What you need to do:
Please output exactly the lines from the one containing "Identify the location of Карта" through the last line of the records, both included.

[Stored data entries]
--*--

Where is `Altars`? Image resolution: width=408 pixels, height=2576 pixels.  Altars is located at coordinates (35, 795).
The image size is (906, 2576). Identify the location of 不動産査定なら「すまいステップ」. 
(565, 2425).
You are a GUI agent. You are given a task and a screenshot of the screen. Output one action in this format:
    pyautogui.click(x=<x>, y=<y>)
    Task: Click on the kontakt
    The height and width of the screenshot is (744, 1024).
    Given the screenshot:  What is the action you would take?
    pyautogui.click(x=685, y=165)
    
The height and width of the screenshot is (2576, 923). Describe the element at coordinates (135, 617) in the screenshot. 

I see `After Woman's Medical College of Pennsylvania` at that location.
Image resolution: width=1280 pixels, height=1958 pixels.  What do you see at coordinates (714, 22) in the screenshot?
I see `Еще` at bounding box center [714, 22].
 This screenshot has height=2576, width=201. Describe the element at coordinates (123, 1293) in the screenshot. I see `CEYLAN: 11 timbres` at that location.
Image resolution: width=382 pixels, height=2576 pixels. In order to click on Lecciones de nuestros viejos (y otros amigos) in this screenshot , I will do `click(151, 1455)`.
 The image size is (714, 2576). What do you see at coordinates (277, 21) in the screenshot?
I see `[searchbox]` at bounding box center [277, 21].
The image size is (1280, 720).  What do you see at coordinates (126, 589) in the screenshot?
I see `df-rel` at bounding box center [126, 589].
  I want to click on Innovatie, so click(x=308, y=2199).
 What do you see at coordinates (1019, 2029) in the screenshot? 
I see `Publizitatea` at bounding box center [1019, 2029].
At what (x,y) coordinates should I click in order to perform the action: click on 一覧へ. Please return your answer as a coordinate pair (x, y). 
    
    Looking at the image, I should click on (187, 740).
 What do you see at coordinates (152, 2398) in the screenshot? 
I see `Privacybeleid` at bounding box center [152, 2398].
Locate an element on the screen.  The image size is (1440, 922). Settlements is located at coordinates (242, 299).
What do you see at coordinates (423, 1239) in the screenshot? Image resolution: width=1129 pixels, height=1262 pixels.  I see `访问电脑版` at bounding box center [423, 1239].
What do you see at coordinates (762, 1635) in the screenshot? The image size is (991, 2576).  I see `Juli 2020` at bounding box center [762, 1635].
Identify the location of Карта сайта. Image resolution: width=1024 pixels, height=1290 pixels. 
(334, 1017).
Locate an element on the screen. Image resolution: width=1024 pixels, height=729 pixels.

--*--

Your solution:
Identify the location of Карта сайта. Image resolution: width=1024 pixels, height=1290 pixels. 
(334, 1017).
Locate an element on the screen. Image resolution: width=1024 pixels, height=729 pixels.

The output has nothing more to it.